Bias in Statistics is defined as the difference between the expected value of a statistic and the true value of the corresponding parameter. Therefore, the bias is a measure of the systematic error of an estimator. The bias indicates the distance of the estimator from the true value of the parameter. For example, if we calculate the mean of a large number of unbiased estimators, we will find the correct value.
In other words, the bias (sampling error) is a systematic error in measurement or sampling and it tells how far off on the average the model is from the truth.
Gauss, C.F. (1821) during his work on the least-squares method gave the concept of an unbiased estimator.

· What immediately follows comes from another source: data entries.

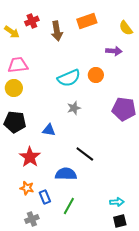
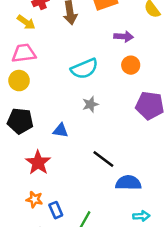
yellow arrow: (12, 32) -> (26, 22), moved
purple arrow: (114, 51) -> (124, 37), moved
orange circle: (96, 75) -> (131, 65), moved
blue semicircle: (66, 174) -> (128, 183), moved

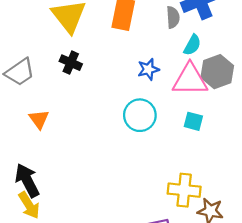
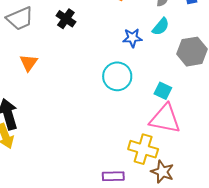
cyan semicircle: (192, 45) -> (161, 27), moved
pink triangle: (190, 80) -> (165, 119), moved

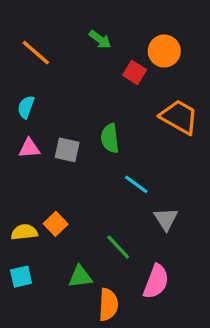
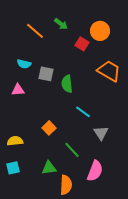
orange line: (36, 53) -> (35, 31), moved
cyan semicircle: (26, 107) -> (24, 64), moved, turned -96
gray square: (67, 150) -> (46, 74), moved
orange square: (56, 224) -> (49, 128), moved

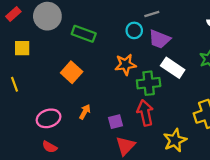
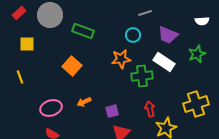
cyan circle: (134, 30) -> (133, 35), moved
purple trapezoid: (160, 39) -> (168, 35), moved
orange arrow: (85, 112) -> (84, 102), turned -144
red arrow: (145, 113) -> (150, 109), moved, size x0.7

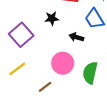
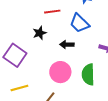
yellow line: (17, 69) -> (19, 88), turned 36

The bias of an estimator of a parameter should not be confused with its degree of precision as the degree of precision is a measure of the sampling error. The bias is favoring of one group or outcome intentionally or unintentionally over other groups or outcomes available in the population under study. Unlike random errors, bias is a serious problem and bias can be reduced by increasing the sample size and averaging the outcomes.
There are several types of bias that should not be considered mutually exclusive
- Selection Bias (arise due to systematic differences between the groups compared)

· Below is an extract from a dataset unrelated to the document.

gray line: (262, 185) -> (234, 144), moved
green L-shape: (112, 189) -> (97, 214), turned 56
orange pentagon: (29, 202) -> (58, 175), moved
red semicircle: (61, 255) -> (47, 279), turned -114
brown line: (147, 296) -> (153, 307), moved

- Exclusion Bias (arise due to the systematic exclusion of certain individuals from the study)
- Analytical Bias (arise due to the way that the results are evaluated)
Mathematically Bias can be defined as
Let statistics $T$ used to estimate a parameter $\theta$ if $E(T)=\theta+bias(\theta)$ then $bias(\theta)$ is called the bias of the statistic $T$, where $E(T)$ represents the expected value of the statistics $T$.
Note: that if $bias(\theta)=0$, then $E(T)=\theta$. So, $T$ is an unbiased estimator of the true parameter, say $θ$.
Gauss, C.F. (1821, 1823, 1826). Theoria Combinations Observationum Erroribus Minimis Obnoxiae, Parts 1, 2 and suppl. Werke 4, 1-108.